From the results of prognostic analyses, patients with T3‐4 stage primary tumors and high WBC counts tended to have worse tumor control, while patients with SCLN metastases showed poor survival. All patients with T3‐4 disease were categorized to Stage III or more in our study. Previous reports for localized EsoNEC also indicated that the prognosis of Stage III patients was worse than that of Stage I‐II patients.8, 10 In addition, high T‐stage and high WBC counts were also associated with poor survival in our previously published data for “typical” esophageal cancer.6 High WBC counts were considered to be caused by systemic inflammation associated with high tumor burden as well as tumor invasion. Since SCLN metastasis is regarded as distant metastasis in the TNM classification for esophageal cancer, patients with SCLN metastasis were excluded from previous reports for localized EsoNEC.7, 8, 9, 10 In “typical” esophageal cancer, we previously found that some patients with SCLN metastasis could be cured by dCRT unlike those with distant disease. The current study showed no locally advanced EsoNEC patients with SCLN metastases achieved long‐term survival by dCRT, however only 2 patients with SCLN metastasis were included in this study. One patient experienced LR + DR after CE‐RT and died 7.2 months after initiation of dCRT due to primary disease, the other died after CF‐RT due to late toxicity. Further investigation is needed to judge whether EsoNEC patients with SCLN metastasis should be treated as localized or systemic disease.

The major limitation of this study is its retrospective nature and the limited sample size. Further investigation to establish the optimal treatment strategy for EsoNEC is required in a prospective cohort, although it is difficult to conduct randomized controlled trials because of the limited number of patients with EsoNEC.
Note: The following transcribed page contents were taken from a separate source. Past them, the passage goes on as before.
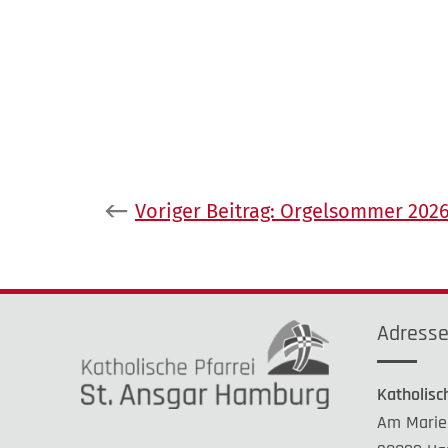
Beitragsnavigation
Voriger Beitrag:
Orgelsommer 202
Adress
Katholisc
Am Marie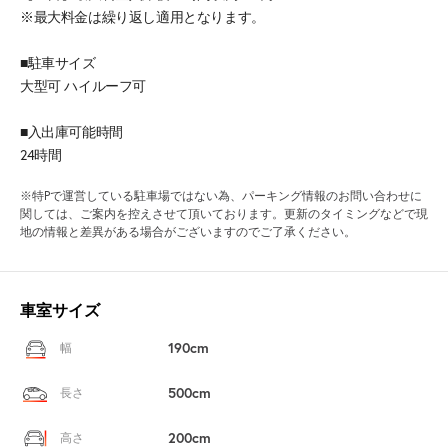
※最大料金は繰り返し適用となります。
■駐車サイズ
大型可 ハイルーフ可
■入出庫可能時間
24時間
※特Pで運営している駐車場ではない為、パーキング情報のお問い合わせに
関しては、ご案内を控えさせて頂いております。更新のタイミングなどで現
地の情報と差異がある場合がございますのでご了承ください。
車室サイズ
190cm
幅
500cm
長さ
200cm
高さ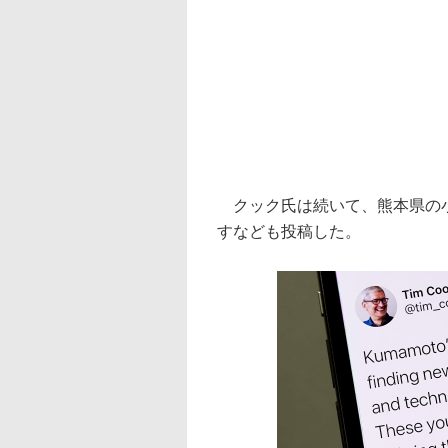
クック氏は続いて、熊本県の小
すなども投稿した。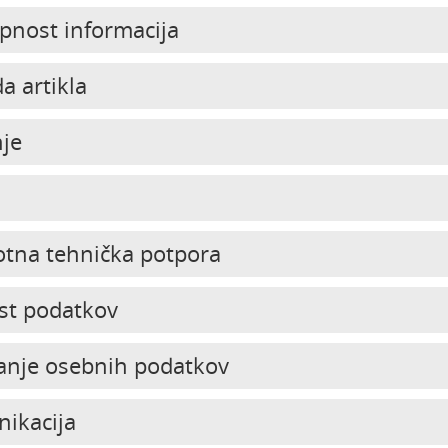
pnost informacija
a artikla
nje
otna tehnička potpora
st podatkov
anje osebnih podatkov
ikacija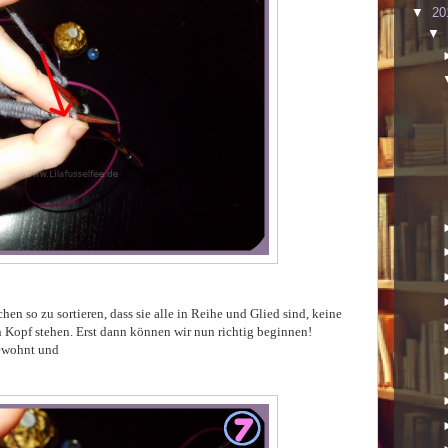
▼
20
▼
hen so zu sortieren, dass sie alle in Reihe und Glied sind, keine
en Kopf stehen. Erst dann können wir nun richtig beginnen!
gewohnt und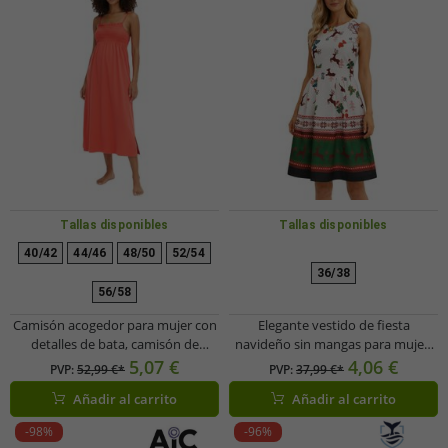
Tallas disponibles
Tallas disponibles
40/42
44/46
48/50
52/54
36/38
56/58
Camisón acogedor para mujer con
Elegante vestido de fiesta
detalles de bata, camisón de
navideño sin mangas para mujer,
algodón 912155 rojo
con estampado festivo y falda
5,07 €
4,06 €
PVP:
52,99 €*
PVP:
37,99 €*
acampanada 967618 negro/rojo
Añadir al carrito
Añadir al carrito
-98%
-96%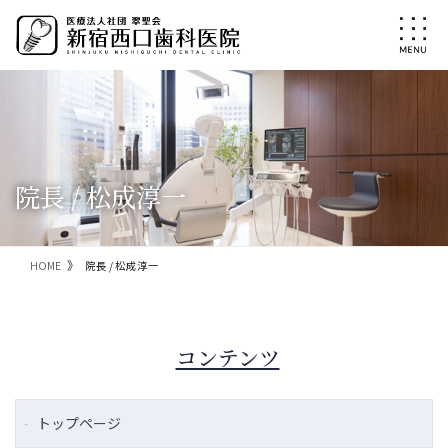
コ
ナ
ン
ビ
テ
ゲ
ン
ー
ツ
シ
に
ョ
移
ン
動
に
移
院長 / 松成淳一
動
HOME
院長 / 松成淳一
コンテンツ
トップページ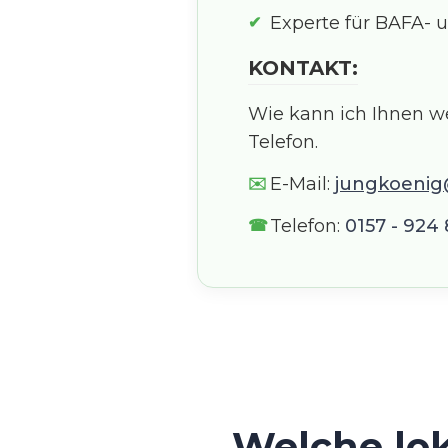
Experte für BAFA-
KONTAKT:
Wie kann ich Ihnen we
Telefon.
E-Mail:
jungkoeni
Telefon:
0157 - 924 
Welche lok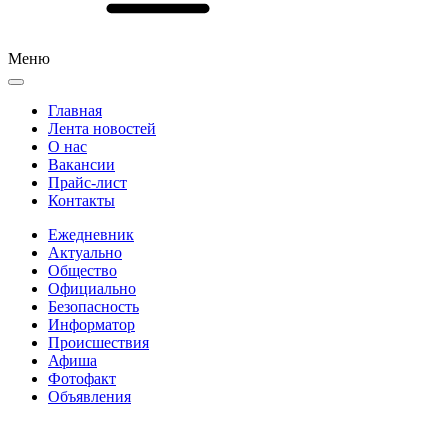
Меню
Главная
Лента новостей
О нас
Вакансии
Прайс-лист
Контакты
Ежедневник
Актуально
Общество
Официально
Безопасность
Информатор
Происшествия
Афиша
Фотофакт
Объявления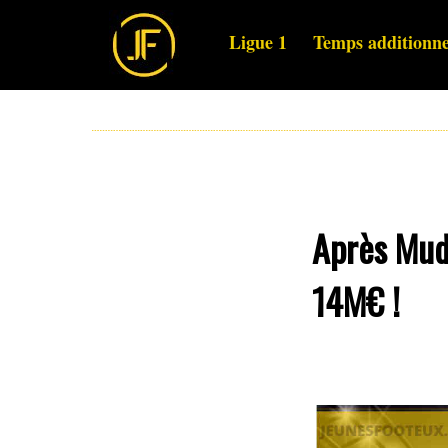
Ligue 1
Temps additionne
Après Mudr
14M€ !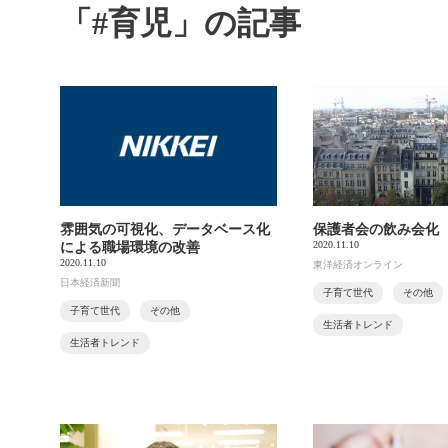
「#育児」の記事
雰囲気の可視化、データベース化
保護者会の飲み会化
2020.11.10
による職場環境の改善
2020.11.10
東洋経済オンライン
日本経済新聞
子育て世代
その他
子育て世代
その他
生活者トレンド
生活者トレンド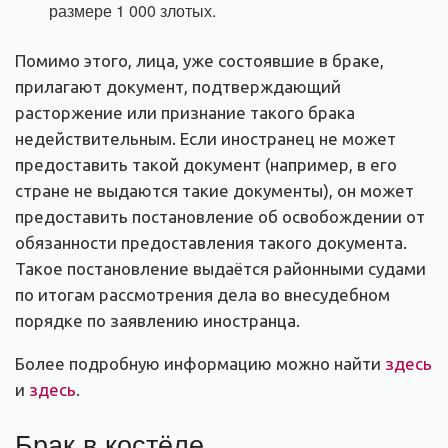
размере 1 000 злотых.
Помимо этого, лица, уже состоявшие в браке,
прилагают документ, подтверждающий
расторжение или признание такого брака
недействительным. Если иностранец не может
предоставить такой документ (например, в его
стране не выдаются такие документы), он может
предоставить постановление об освобождении от
обязанности предоставления такого документа.
Такое постановление выдаётся районными судами
по итогам рассмотрения дела во внесудебном
порядке по заявлению иностранца.
Более подробную информацию можно найти
здесь
и
здесь
.
Брак в костёле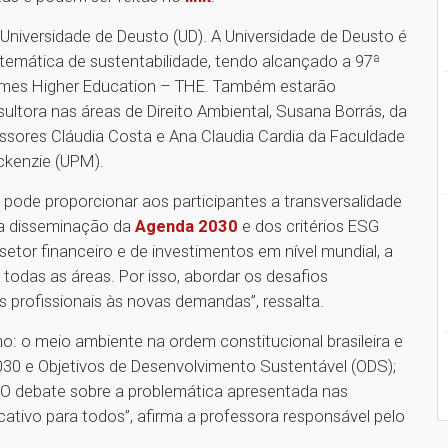
 Universidade de Deusto (UD). A Universidade de Deusto é
 temática de sustentabilidade, tendo alcançado a 97ª
imes Higher Education – THE. Também estarão
ltora nas áreas de Direito Ambiental, Susana Borrás, da
ofessores Cláudia Costa e Ana Claudia Cardia da Faculdade
ackenzie (UPM).
pode proporcionar aos participantes
a
transversalidade
 a disseminação da
Agenda 2030
e dos critérios ESG
setor financeiro e de investimentos em nível mundial, a
todas as áreas. Por isso, abordar os desafios
profissionais às novas demandas”, ressalta.
: o meio ambiente na ordem constitucional brasileira e
30 e Objetivos de Desenvolvimento Sustentável (ODS);
 “O debate sobre a problemática apresentada nas
icativo para todos”, afirma a professora responsável pelo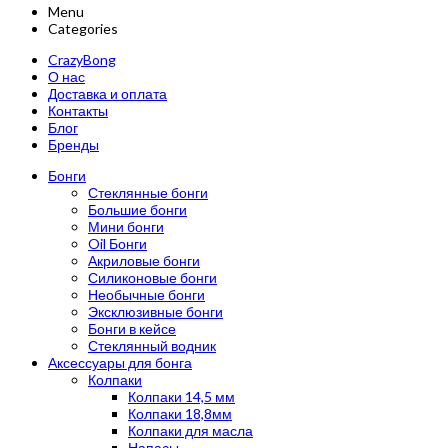
Menu
Categories
CrazyBong
О нас
Доставка и оплата
Контакты
Блог
Бренды
Бонги
Стеклянные бонги
Большие бонги
Мини бонги
Oil Бонги
Акриловые бонги
Силиконовые бонги
Необычные бонги
Эксклюзивные бонги
Бонги в кейсе
Стеклянный водник
Аксессуары для бонга
Колпаки
Колпаки 14,5 мм
Колпаки 18,8мм
Колпаки для масла
Напасы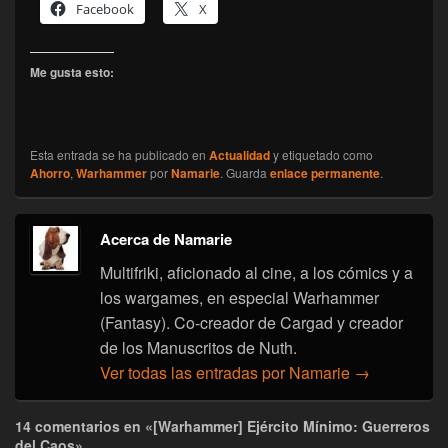
Facebook
X
Me gusta esto:
Esta entrada se ha publicado en
Actualidad
y etiquetado como
Ahorro
,
Warhammer
por
Namarie
. Guarda
enlace permanente
.
Acerca de Namarie
Multifriki, aficionado al cine, a los cómics y a
los wargames, en especial Warhammer
(Fantasy). Co-creador de Cargad y creador
de los Manuscritos de Nuth.
Ver todas las entradas por Namarie
→
14 comentarios en «[Warhammer] Ejército Mínimo: Guerreros
del Caos»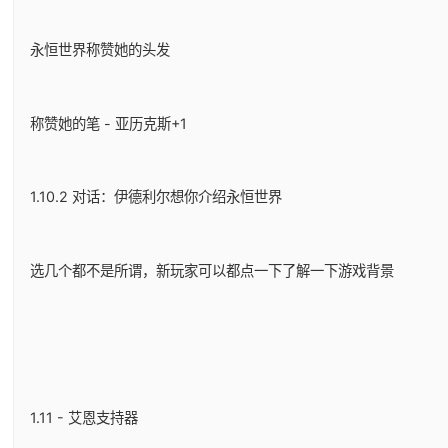
永恒世界称赞她的头发
称赞她的笔 - 亚历克斯+1
1.10.2 对话：伊德利尔想你介绍永恒世界
选几个都不是所谓，新玩家可以都点一下了解一下游戏背景
1.11 - 艾恩支持器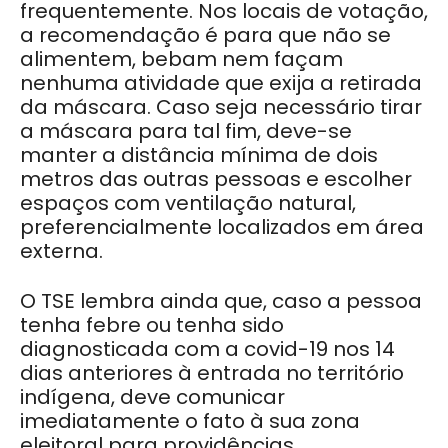
frequentemente. Nos locais de votação,
a recomendação é para que não se
alimentem, bebam nem façam
nenhuma atividade que exija a retirada
da máscara. Caso seja necessário tirar
a máscara para tal fim, deve-se
manter a distância mínima de dois
metros das outras pessoas e escolher
espaços com ventilação natural,
preferencialmente localizados em área
externa.
O TSE lembra ainda que, caso a pessoa
tenha febre ou tenha sido
diagnosticada com a covid-19 nos 14
dias anteriores à entrada no território
indígena, deve comunicar
imediatamente o fato à sua zona
eleitoral para providências.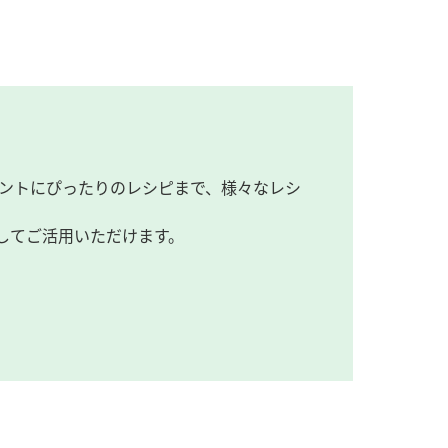
ントにぴったりのレシピまで、様々なレシ
してご活用いただけます。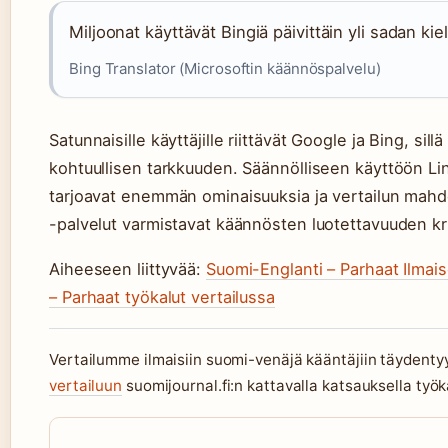
Miljoonat käyttävät Bingiä päivittäin yli sadan k
Bing Translator (Microsoftin käännöspalvelu)
Satunnaisille käyttäjille riittävät Google ja Bing, sil
kohtuullisen tarkkuuden. Säännölliseen käyttöön L
tarjoavat enemmän ominaisuuksia ja vertailun mahdo
-palvelut varmistavat käännösten luotettavuuden kr
Aiheeseen liittyvää:
Suomi-Englanti – Parhaat Ilmai
– Parhaat työkalut vertailussa
Vertailumme ilmaisiin suomi-venäjä kääntäjiin täydent
vertailuun
suomijournal.fi:n kattavalla katsauksella työk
In conclusion, definitive chemoradiotherapy can be an important treatment option for locally advanced esophageal neuroendocrine carcinoma.

CONFLICT OF INTEREST

There was no Grant support and the authors have no conflict of interest for this study.

AUTHOR'S CONTRIBUTIONS

Authors belonging to department‐1) contributed to this paper by treating the subjects with chemotherapy. Author belonging to department‐2) contributed to this paper by performing the statistical analysis. Authors belonging to department‐3) contributed to this paper by treating the subjects with radiotherapy. Authors belonging to department‐5) contributed to this paper by treating the subjects with surgery.